Compu-Tech Intl.

The Role of Thin Film Vacuum Coating in Computers

August 29, 2014 by · Leave a Comment 

Thanks to thin film vacuum coatings, we can produce powerful semiconductors for a lower cost.

Semiconductors rely on conductive material to transfer electricity from one part of a computer to another. This process is constantly at work as you type behind your desk or even when you microwave your lunch for the day. Here is how thin film coatings help manufacturers build more powerful computers and electronics.

Thin Film Vacuum Coating

In order to create the parts needed inside of computers, manufacturers must make specific alterations to the materials they work with. This is how semiconductors conduct electricity. The circuit board isn’t built to naturally conduct electricity, so a thin film vacuum coating is used to cover the board in materials that conduct electricity.

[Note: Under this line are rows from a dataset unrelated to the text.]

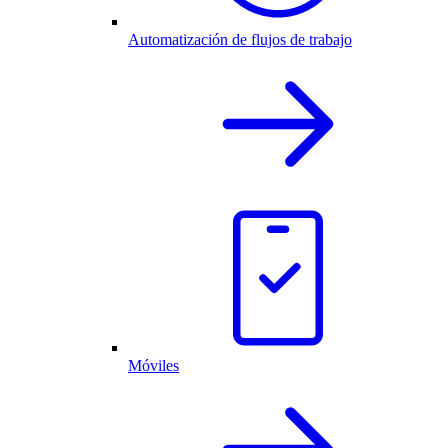
Automatización de flujos de trabajo
Móviles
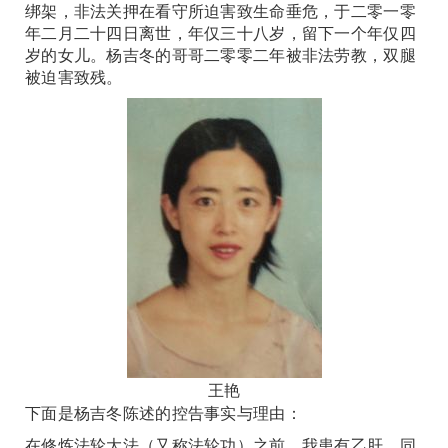
绑架，非法关押在看守所迫害致生命垂危，于二零一零
年二月二十四日离世，年仅三十八岁，留下一个年仅四
岁的女儿。杨吉冬的哥哥二零零二年被非法劳教，双腿
被迫害致残。
王艳
下面是杨吉冬陈述的控告事实与理由：
在修炼法轮大法（又称法轮功）之前，我患有乙肝，同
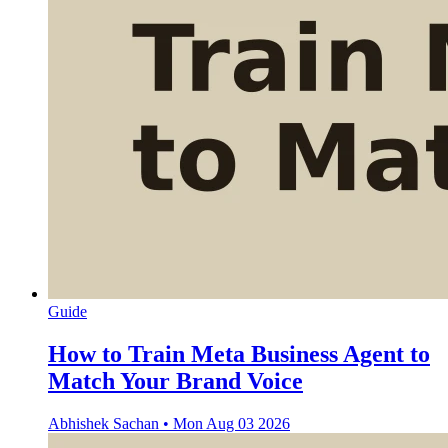
Guide
How to Train Meta Business Agent to
Match Your Brand Voice
Abhishek Sachan
•
Mon Aug 03 2026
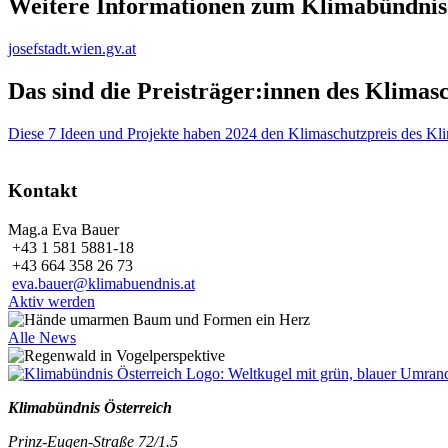
Weitere Informationen zum Klimabündnis
josefstadt.wien.gv.at
Das sind die Preisträger:innen des Klimasc
Diese 7 Ideen und Projekte haben 2024 den Klimaschutzpreis des Kl
Kontakt
Mag.a Eva Bauer
+43 1 581 5881-18
+43 664 358 26 73
eva.bauer@klimabuendnis.at
Aktiv werden
Alle News
Klimabündnis Österreich
Prinz-Eugen-Straße 72/1.5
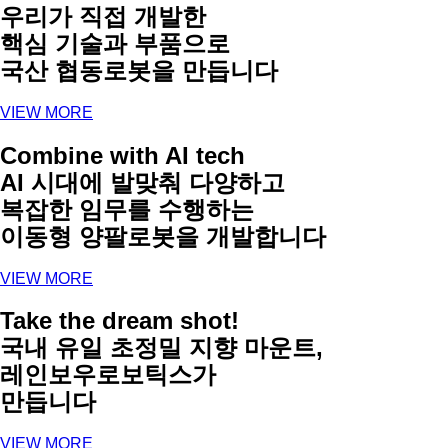
우리가 직접 개발한
핵심 기술과 부품으로
국산 협동로봇을 만듭니다
VIEW MORE
Combine with AI tech
AI 시대에 발맞춰 다양하고
복잡한 임무를 수행하는
이동형 양팔로봇을 개발합니다
VIEW MORE
Take the dream shot!
국내 유일 초정밀 지향 마운트,
레인보우로보틱스가
만듭니다
VIEW MORE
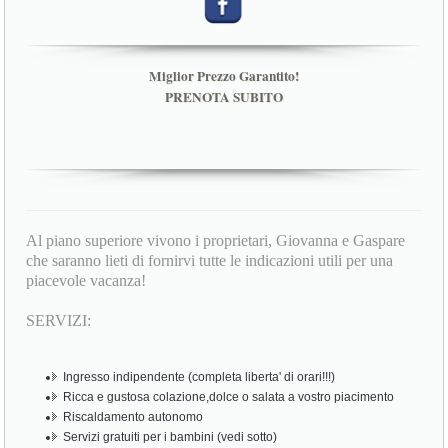
Miglior Prezzo Garantito!
PRENOTA SUBITO
Al piano superiore vivono i proprietari, Giovanna e Gaspare
che saranno lieti di fornirvi tutte le indicazioni utili per una
piacevole vacanza!
SERVIZI:
Ingresso indipendente (completa liberta' di orari!!!)
Ricca e gustosa colazione,dolce o salata a vostro piacimento
Riscaldamento autonomo
Servizi gratuiti per i bambini (vedi sotto)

This technique can also metalize parts, which helps to drive down the costs of manufacturing. Small parts, like screws, can be built of plastic and then metalized.

Systems and Applications

The most obvious example of a sputter coater at work is the semiconductor, but it’s not the only one. The process is used in the guidance systems that power rockets headed to space. It’s also in the parts that help those rockets fly. Batteries can also use this technology for highly specialized activities. You will also see this technology at play in the medical sector, where it is used to coat devices that will be used in patients.

Final Thoughts

Thin film coatings are crucial to the development of computers, but the process finds applications elsewhere in manufacturing projects.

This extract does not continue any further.